Occorre dunque «assicurare il riequilibrio prospettico dei conti pubblici, attuare quelle riforme che, da lungo tempo attese, consentano al nostro sistema produttivo di essere parte attiva della ripresa economica mondiale». In particolare «le misure di riduzione della spesa corrente vanno introdotte nella legislazione subito, anche se con effetti differiti, senza rinvii a ulteriori atti normativi e a decisioni amministrative». Draghi propone anche di aumentare gradualmente l’età pensionabile per assicurare più reddito alle famiglie e un «potenziale produttivo» maggiore per l’economia. Per il governatore della Banca d’Italia «il graduale incremento dell’età media effettiva di pensionamento assicurerà l’erogazione di pensioni di importo medio unitario adeguato. Un più alto tasso di attività nella fascia da 55 a 65 anni innalzerà sia il reddito disponibile delle famiglie sia il potenziale produttivo dell’economia».

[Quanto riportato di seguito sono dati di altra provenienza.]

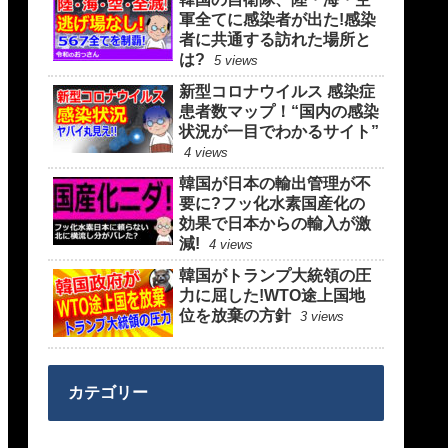
軍全てに感染者が出た!感染
者に共通する訪れた場所と
は?
5 views
新型コロナウイルス 感染症
患者数マップ！“国内の感染
状況が一目でわかるサイト”
4 views
韓国が日本の輸出管理が不
要に?フッ化水素国産化の
効果で日本からの輸入が激
減!
4 views
韓国がトランプ大統領の圧
力に屈した!WTO途上国地
位を放棄の方針
3 views
カテゴリー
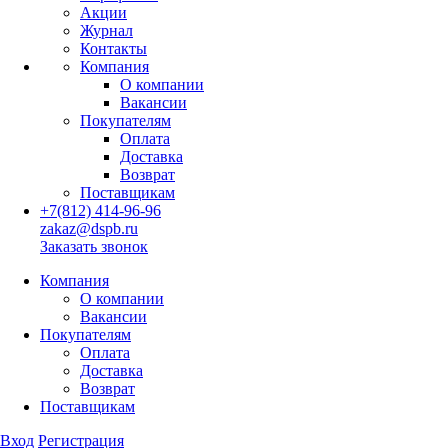
Акции
Журнал
Контакты
Компания
О компании
Вакансии
Покупателям
Оплата
Доставка
Возврат
Поставщикам
+7(812) 414-96-96
zakaz@dspb.ru
Заказать звонок
Компания
О компании
Вакансии
Покупателям
Оплата
Доставка
Возврат
Поставщикам
Вход
Регистрация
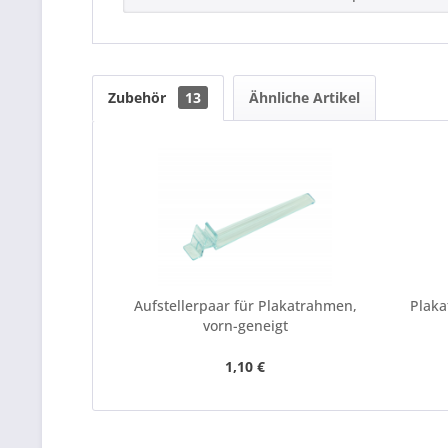
Zubehör
13
Ähnliche Artikel
Aufstellerpaar für Plakatrahmen,
Plaka
vorn-geneigt
1,10 €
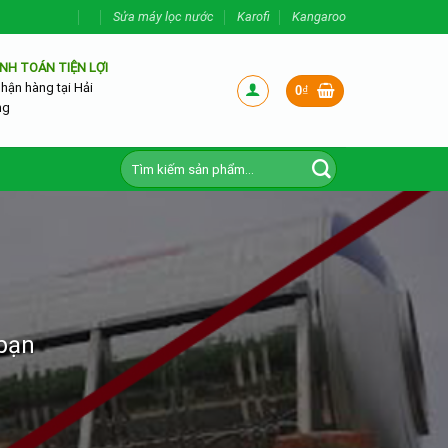
Sửa máy lọc nước
Karofi
Kangaroo
NH TOÁN TIỆN LỢI
nhận hàng tại Hải
0
₫
ng
Tìm
kiếm:
 bạn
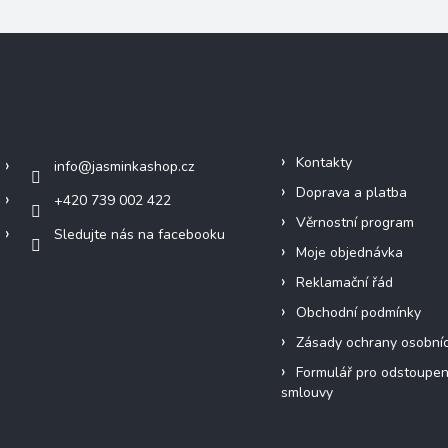
Kontakt
Informace pro vás
Kontakty
info
@
jasminkashop.cz
Doprava a platba
+420 739 002 422
Věrnostní program
Sledujte nás na facebooku
Moje objednávka
Reklamační řád
Obchodní podmínky
Zásady ochrany osobní
Formulář pro odstoupen
smlouvy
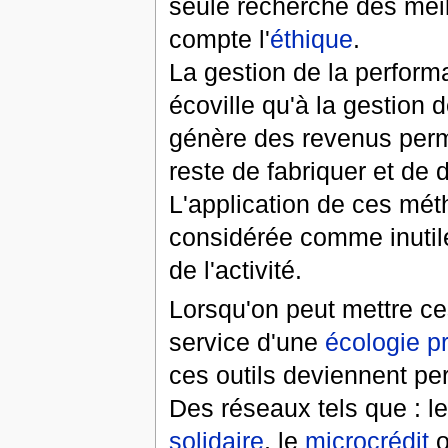
seule recherche des meil
compte l'
éthique
.
La gestion de la performa
écoville qu'à la gestion
génère des revenus permet
reste de fabriquer et de d
L'application de ces mét
considérée comme inutile,
de l'activité.
Lorsqu'on peut mettre ce
service d'une
écologie p
ces outils deviennent per
Des réseaux tels que : l
solidaire
, le
microcrédit
o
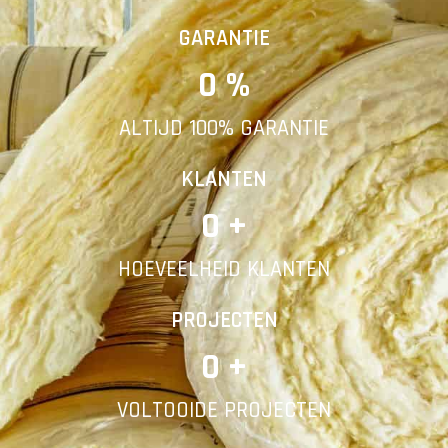
Vorige
Volgende
GARANTIE
0
 %
E-mail
ALTIJD 100% GARANTIE
Telefoonnummer
KLANTEN
0
 +
HOEVEELHEID KLANTEN
Vorige
PROJECTEN
0
 +
VOLTOOIDE PROJECTEN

Draghi riconosce che la politica economica in Italia è oggi più difficile che in altri Paesi, proprio a causa della pesante situazione dei conti pubblici. «Negli ultimi vent’anni – ha ricordato il governatore della Banca d’Italia – la nostra è stata una storia di produttività stagnante, bassi investimenti, bassi salari, bassi consumi, tasse alte». Un passato pesante, ma proprio per questo «dobbiamo essere capaci di levare la testa dalle angustie di oggi per vedere più lontano». Una risposta incisiva all’emergenza «è possibile solo se accompagnata da comportamenti e riforme che rialzino la crescita dal basso sentiero degli ultimi decenni».